Generally, the things that are true are declarative statements, such as: "All polynomials have a root" or "Some whole number are the sum of two primes." The way a statement is shown to be true is by providing a PROOF, which is a very carefully done argument, one that follows agreed up conventions as determined by the community of mathematicians. This nature of this convention for a good argument has actually changed over time. The original conventions were set up by Aristotle. Once a statement has been provided with a correct argument, it is called a THEOREM. Simply stated, the goal of mathematics is the creation and proofs of theorem.

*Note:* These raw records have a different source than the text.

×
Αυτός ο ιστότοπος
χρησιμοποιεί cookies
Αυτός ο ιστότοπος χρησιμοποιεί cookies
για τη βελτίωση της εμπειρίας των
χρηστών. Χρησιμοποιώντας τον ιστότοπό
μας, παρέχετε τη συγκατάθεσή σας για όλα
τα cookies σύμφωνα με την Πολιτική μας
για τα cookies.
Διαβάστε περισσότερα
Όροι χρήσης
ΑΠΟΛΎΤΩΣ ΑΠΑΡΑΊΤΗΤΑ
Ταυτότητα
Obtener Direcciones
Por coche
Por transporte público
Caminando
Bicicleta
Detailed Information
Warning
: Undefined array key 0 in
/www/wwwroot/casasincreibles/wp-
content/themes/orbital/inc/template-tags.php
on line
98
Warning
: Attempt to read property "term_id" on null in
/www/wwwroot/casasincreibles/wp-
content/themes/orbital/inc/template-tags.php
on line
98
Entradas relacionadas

Mathematics is the language of science. Many (but not all) of the laws, theories, rules of science have a mathematical description. The advantage of this is that, so stated, one can use the vast "machinery" of mathematics to not only to elucidated these scientific statements, but often create and prove them. Generally, open any journal in science and it fi packed with diagrams and formulas. One of the very important mathematical ideas is that of the "derivative" - a term from calculus that has to do with CHANGE. Differential calculus is the study of how things change, and how things change (either over time or under the influence of something else) is clearly and important issue in science.

Whenever a measurement is made, three types of errors can arise:

(1) SYSTEMIC: [Something is wrong with the system you are using.] For example, no matter how careful you are, if your scale is not calibrated (so that no weight read 0), all measurements are systematically effected.

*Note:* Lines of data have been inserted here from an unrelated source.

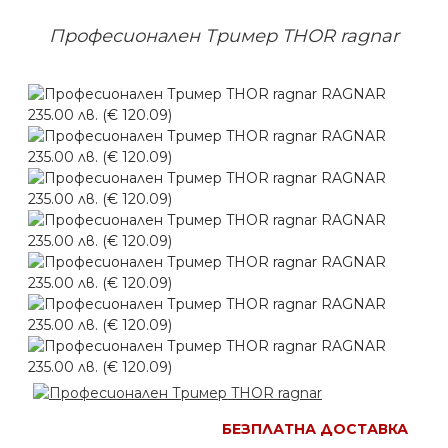
Професионален Тример THOR ragnar
БЕЗПЛАТНА ДОСТАВКА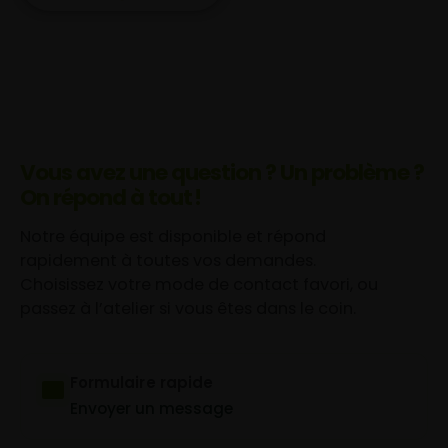
Vous avez une question ? Un problème ?
On répond à tout !
Notre équipe est disponible et répond
rapidement à toutes vos demandes.
Choisissez votre mode de contact favori, ou
passez à l’atelier si vous êtes dans le coin.
Formulaire rapide
Envoyer un message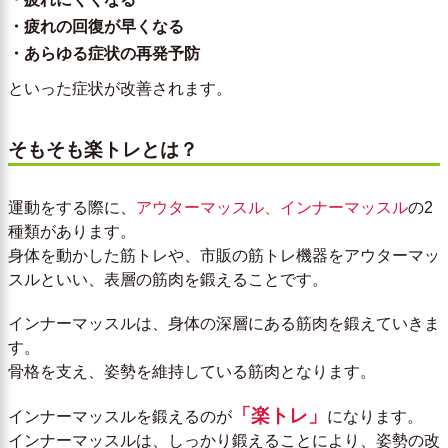
・疲れの回復が早くなる
・あらゆる症状の再発予防
といった症状が改善されます。
そもそも楽トレとは？
運動をする際に、
アウターマッスル、インナーマッスル
の2
種類があります。
身体を動かした筋トレや、市販の筋トレ機器をアウターマッ
スルといい、表層の筋肉を鍛えることです。
インナーマッスルは、身体の深層にある筋肉を鍛えていきま
す。
骨格を支え、姿勢を維持している筋肉となります。
「楽トレ」
インナーマッスルを鍛えるのが
になります。
インナーマッスルは、しっかり鍛えることにより、姿勢の改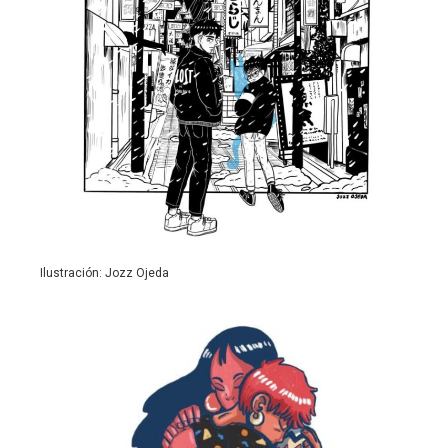
Ilustración: Jozz Ojeda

(2) RANDOM: These errors happen randomly, of course. Say you are using a ruler to measure something and the rule gets longer or shorter depending upon the temperature that in the lab that day. [This is need to be a very carefully taken measurement to see this issue.] Assume the ruler is calibrated to be accurate at when the room is 75 degrees, but then, because of "who knows what" some days it is warmer and some days colder.

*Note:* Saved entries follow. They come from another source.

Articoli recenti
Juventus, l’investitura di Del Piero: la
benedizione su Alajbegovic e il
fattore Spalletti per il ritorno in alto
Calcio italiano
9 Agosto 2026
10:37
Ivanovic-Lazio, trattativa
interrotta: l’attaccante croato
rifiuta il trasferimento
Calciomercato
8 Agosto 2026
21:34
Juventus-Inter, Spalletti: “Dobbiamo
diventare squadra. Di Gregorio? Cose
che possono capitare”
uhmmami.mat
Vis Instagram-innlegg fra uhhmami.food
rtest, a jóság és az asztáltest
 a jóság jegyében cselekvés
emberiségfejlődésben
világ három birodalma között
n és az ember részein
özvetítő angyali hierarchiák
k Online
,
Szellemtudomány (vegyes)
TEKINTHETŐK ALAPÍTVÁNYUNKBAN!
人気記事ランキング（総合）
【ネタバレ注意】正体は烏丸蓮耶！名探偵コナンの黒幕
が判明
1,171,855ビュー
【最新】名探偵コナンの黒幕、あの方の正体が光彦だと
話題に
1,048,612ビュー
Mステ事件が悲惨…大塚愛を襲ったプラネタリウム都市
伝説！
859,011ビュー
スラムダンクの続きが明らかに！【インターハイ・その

This has been done in Unit 1. The idea is that if there is lots of data, one needs ways to get a sense of the data. This techniques give a rough and approximate view of the data, and there are easily created examples of data sets for which these notions are misleading.

Mean: This is the average value of the numbers in the set (add them all up and divide by how many)

Mode: This is the most common value (or if there is a tie, the most common values).

Standard Deviation: [Messiest to compute} The standard deviation is the square root of the average of the squares of the difference between each value of the data set and the mean of that data set. [That is: compute the mean, for each data point, subtract the value from the mean, square that result and take the average of those squares.] The standard deviation is a measure of the spread of that data. If the data is NORMALLY distributed (that is, if you draw a HISTOGRAM of the data and it is very close to the shape of a special kind of curve called a normal curve (this MAY be defined later), then approximately 68.2% of the data is within 1 standard deviation from the mean [THAT statement is a THEOREM, that is, it has a "correct" proof], 95.4% is within 2 standard deviations from the mean, and 99.74% are within three standard deviations from the mean.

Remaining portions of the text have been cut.